Closed Balls in Open Sets I am brushing up on some real analysis terminology. Suppose we have an open set $E$ and a closed ball $B(x, r)$. Suppose this $r$ is fixed, for example, $r=0.00001$. My question is, can we find this closed ball $B$ in $E$? Or can we find a closed ball in an open ball?
 A: In $\mathbb{R}$, denoting open balls by $B$ and closed ones by $\overline{B}$, we have
$$\begin{align*}
B(x;r) &= \{ z \in \mathbb{R} \mid |x-z| < r \} \\
\overline{B}(x;r) &= \{ z \in \mathbb{R} \mid |x-z| \le r \} 
\end{align*}$$
Thus, given an open ball of radius $r>0$, it is easy to find a closed ball inside: let it have the same center and radius $\rho = r/2$.

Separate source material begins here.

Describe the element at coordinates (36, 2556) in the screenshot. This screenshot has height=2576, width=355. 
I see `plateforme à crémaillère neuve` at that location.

For instance, taking $x = 0, r = 1$ gives
$$
B(0;1) = (-1,1) \qquad \overline{B}(0;\rho) = \overline{B} \left( 0 ; \frac 1 2 \right) = \left[ - \frac 1 2 , \frac 1 2 \right] \subseteq (-1,1)$$
A generic open set can be written as a union of open balls, so to handle your question for $E$ a generic open set, simply use the above for any particular open ball in said union.
Now, can we find a particular closed ball, or one of a particular radius for any given open set? Not necessarily. If we want a closed ball of radius $r=10$, it's going to be impossible to find one in $B(0;1) = (-1,1)$, for the obvious reason it just is too big. In general, seeking one of radius $r$, just use $r/2$ for your ball.

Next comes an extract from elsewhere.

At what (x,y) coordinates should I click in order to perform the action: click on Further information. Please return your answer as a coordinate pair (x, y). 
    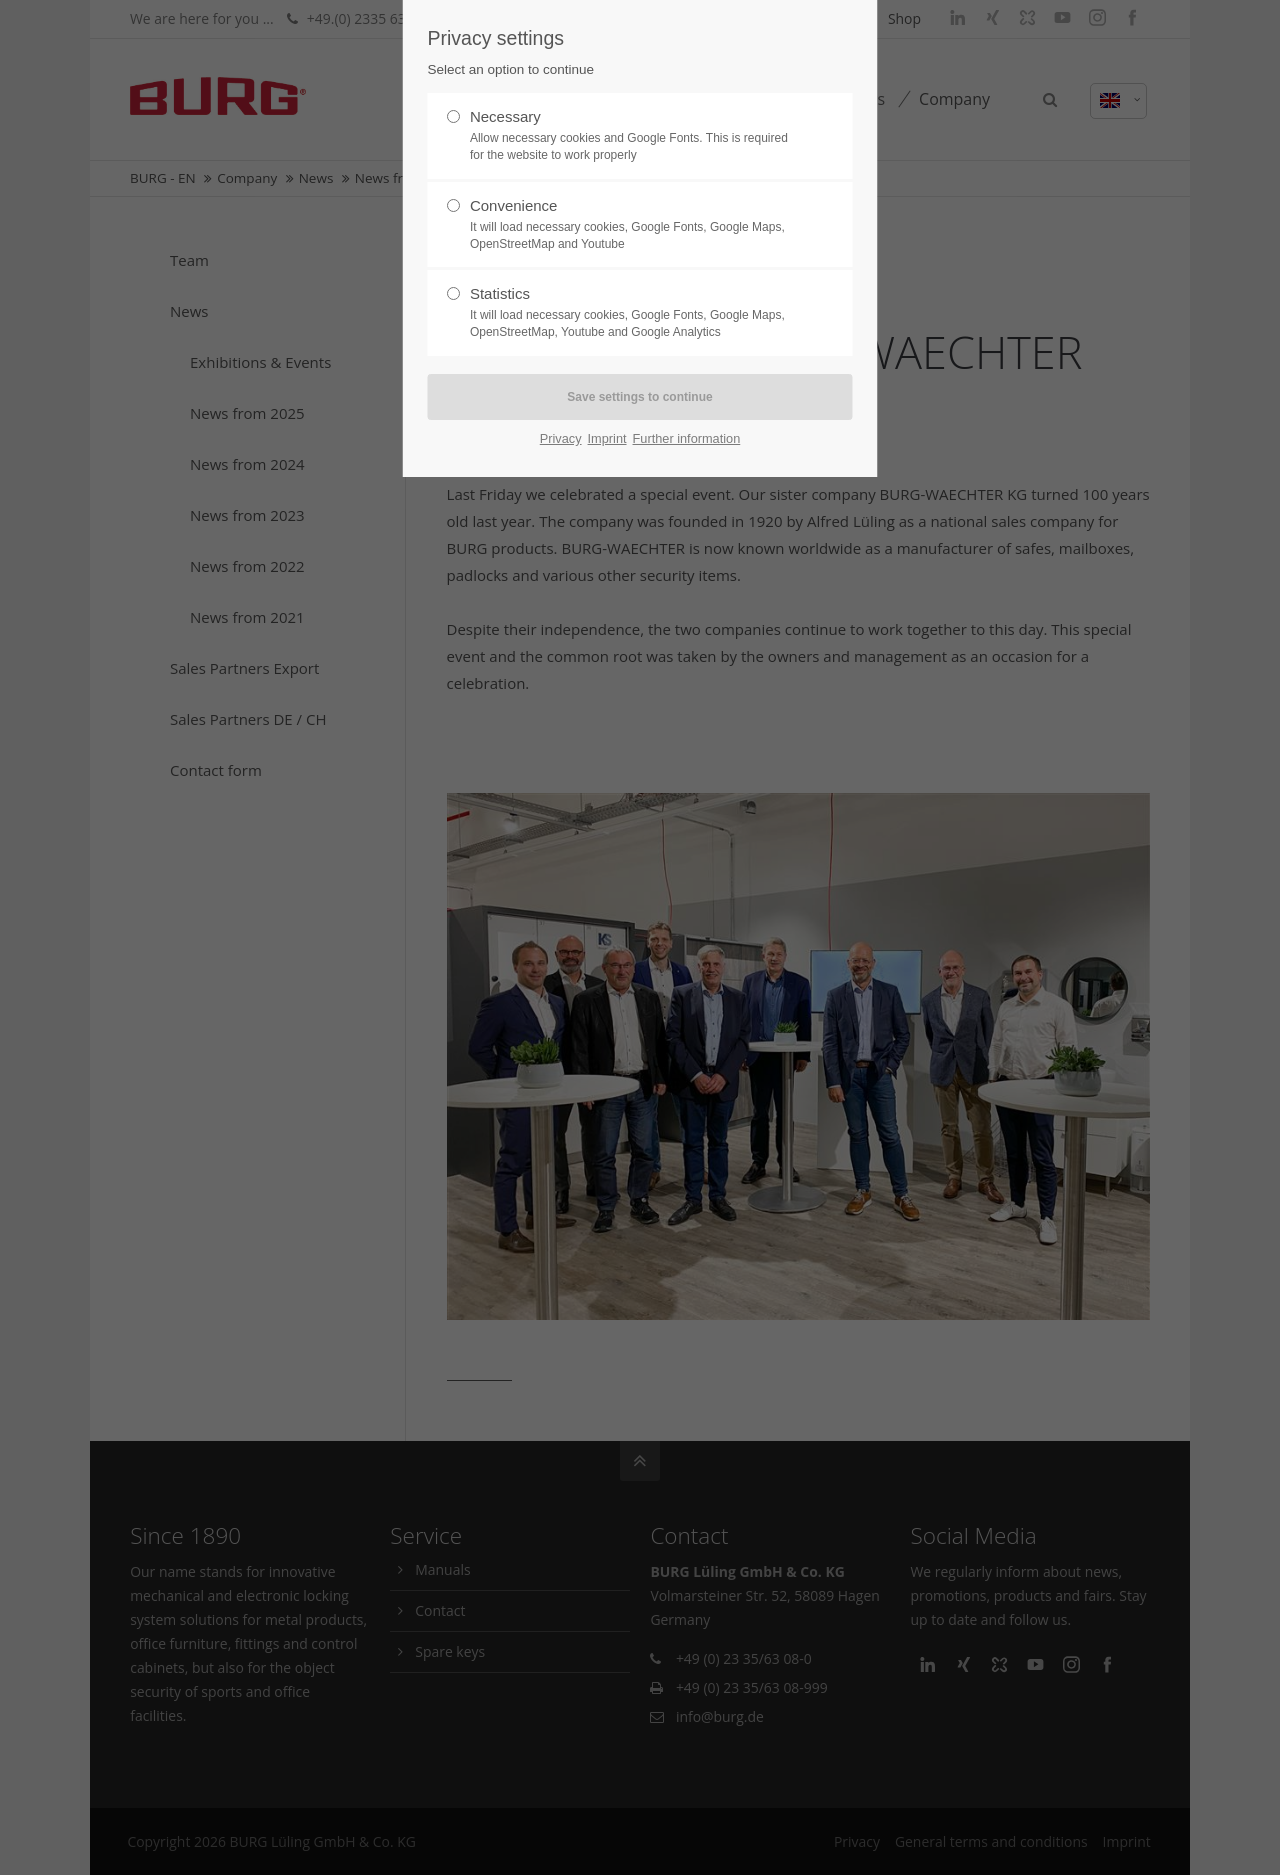     Looking at the image, I should click on (687, 438).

A: If your question is "can we always find a closed ball of radius $r = 10^{-5}$ contained in an open set of the real line?", then the answer is no. Let $\varepsilon = 10^{-10000000000}$ (just to make  a point). Then obviously the open set $(\pi - \varepsilon, \pi + \varepsilon)$ does not contain any ball of radius $r = 10^{-5}$ (as you fixed it). It can only contain closed balls of radius $< \frac{\varepsilon}{2}$.
On the other hand, if your question is "can we always find a closed ball of radius $\varepsilon$ sufficiently small contained in an open set?", then the answer is yes almost by definition. If $E$ is an open set and $x_0 \in E$ is any point of $E$,  then by definition there exists $\delta> 0$ such that the open ball of radius $\delta$ centered at $x_0$ is fully contained in $E$. Then it's clear that the closed ball of radius $\varepsilon \doteq \frac{\delta}{2}$ centered at $x_0$ is fully contained in $E$.